In practice, however, the young science has been used primarily for the first example. But Nate Silver’s astounding record in predicting last night’s elections might change that and gives big data enthusiasts a concrete, laudable example of its potential on the national stage.

As one New York Times staffer told “the King of Quants“: “Obviously a great night for the president, but also a great night for you and your forecast model, which is performing pretty much perfectly right now!”

Quartz’s Christopher Mims has noted a difference between Mr. Silver’s use of statistics and the still-nebulous definition of big data. But that didn’t stop investor and entrepreneur Mark Birch from making his own prediction this morning:

You may be lulled into the idea that somehow the next four years are going to be an idyllic period of sweeping liberalization and legislative purpose.  However you are wrong.  The big story is that big data won.

Political science professor John Sides had a similar observation, calling Barack Obama’s victory, “a victory for the Moneyball approach to politics.”
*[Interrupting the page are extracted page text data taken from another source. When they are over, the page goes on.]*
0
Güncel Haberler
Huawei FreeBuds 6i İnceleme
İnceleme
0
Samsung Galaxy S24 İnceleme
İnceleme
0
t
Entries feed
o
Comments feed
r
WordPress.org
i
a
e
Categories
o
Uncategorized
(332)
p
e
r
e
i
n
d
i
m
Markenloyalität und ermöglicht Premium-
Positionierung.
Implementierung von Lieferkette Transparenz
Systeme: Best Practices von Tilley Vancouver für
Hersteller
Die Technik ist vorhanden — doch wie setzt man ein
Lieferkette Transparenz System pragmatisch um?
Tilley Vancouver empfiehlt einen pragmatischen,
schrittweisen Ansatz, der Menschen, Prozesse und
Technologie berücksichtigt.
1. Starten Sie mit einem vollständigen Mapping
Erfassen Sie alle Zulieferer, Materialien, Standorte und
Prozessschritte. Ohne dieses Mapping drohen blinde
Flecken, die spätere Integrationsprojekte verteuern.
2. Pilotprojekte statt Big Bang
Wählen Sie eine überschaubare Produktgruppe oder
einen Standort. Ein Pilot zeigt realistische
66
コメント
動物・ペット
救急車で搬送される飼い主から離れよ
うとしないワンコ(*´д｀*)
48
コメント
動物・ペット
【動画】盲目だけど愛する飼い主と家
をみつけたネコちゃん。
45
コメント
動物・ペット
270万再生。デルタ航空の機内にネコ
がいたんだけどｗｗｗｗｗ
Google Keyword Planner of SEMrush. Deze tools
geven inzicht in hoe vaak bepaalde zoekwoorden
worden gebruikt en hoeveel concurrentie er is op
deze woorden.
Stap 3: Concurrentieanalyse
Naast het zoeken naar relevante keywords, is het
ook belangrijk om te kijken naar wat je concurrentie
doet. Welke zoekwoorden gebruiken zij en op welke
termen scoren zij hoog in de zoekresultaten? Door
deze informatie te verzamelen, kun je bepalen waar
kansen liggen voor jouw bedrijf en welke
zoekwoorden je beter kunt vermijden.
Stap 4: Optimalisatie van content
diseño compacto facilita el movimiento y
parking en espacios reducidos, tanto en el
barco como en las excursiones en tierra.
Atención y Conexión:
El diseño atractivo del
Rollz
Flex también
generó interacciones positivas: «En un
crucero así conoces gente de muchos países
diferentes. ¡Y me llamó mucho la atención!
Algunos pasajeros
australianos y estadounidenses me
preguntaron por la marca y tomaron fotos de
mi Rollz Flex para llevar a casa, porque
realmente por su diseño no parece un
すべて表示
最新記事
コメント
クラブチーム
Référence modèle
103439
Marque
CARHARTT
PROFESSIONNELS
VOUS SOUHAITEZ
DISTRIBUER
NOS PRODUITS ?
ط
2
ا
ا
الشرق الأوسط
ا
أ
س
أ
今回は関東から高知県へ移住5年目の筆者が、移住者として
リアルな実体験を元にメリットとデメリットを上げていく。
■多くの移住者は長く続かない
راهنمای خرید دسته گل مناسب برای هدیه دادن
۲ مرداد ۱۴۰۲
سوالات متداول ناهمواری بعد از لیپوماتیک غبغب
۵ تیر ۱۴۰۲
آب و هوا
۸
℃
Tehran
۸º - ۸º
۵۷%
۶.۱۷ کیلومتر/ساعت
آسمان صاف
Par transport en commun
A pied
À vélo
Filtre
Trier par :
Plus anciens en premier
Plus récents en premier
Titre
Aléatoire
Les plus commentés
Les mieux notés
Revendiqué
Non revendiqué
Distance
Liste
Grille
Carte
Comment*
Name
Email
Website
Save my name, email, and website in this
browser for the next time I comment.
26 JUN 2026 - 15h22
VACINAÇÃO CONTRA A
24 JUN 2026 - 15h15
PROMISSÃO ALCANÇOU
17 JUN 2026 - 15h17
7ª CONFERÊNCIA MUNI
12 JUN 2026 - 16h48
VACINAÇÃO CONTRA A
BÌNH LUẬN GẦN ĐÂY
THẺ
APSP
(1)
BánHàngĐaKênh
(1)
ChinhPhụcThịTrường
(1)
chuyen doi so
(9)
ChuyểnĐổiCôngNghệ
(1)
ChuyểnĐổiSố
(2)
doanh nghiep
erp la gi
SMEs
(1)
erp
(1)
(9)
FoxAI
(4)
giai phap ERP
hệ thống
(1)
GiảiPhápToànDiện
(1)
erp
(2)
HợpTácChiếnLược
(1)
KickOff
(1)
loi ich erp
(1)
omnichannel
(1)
It shows us that we can use systematic data—economic data, polling data—to separate momentum from no-mentum, to dispense with the gaseous emanations of pundits’ “guts,” and ultimately to forecast the winner.  The means and methods of political science, social science, and statistics, including polls, are not perfect, and Nate Silver is not our “algorithmic overlord” (a point I don’t think he would disagree with).

The importance of empiricism had already been cresting, as Bit.ly’s chief scientist Hilary Mason noted earlier:

And like all good empiricists, technologists are wary of crowing data itself king, as Mr. Birch noted:

Data can be corrupted, the datasets incomplete, the analysis methodologies flawed, and expansive conclusions incorrectly drawn from results.  Data is not an excuse for lazy thinking or shortcuts.  We need to dive in deep and take the time to understand fully what the numbers are truly telling us and if the numbers are even accurate.  However, I would rather that we rely on data over mere conjecture and opinions spinning.  At least one can correct for data veracity and methodology and present the process in a transparent manner.

But as even Instagram, which has become vital in everything from the Empire State Building shooting to peer pressuring the vote, attempts to redefine itself as a big data company, Mr. Silver sets an example to aspire to, both in terms of rigor of the his methods and the impact of his work.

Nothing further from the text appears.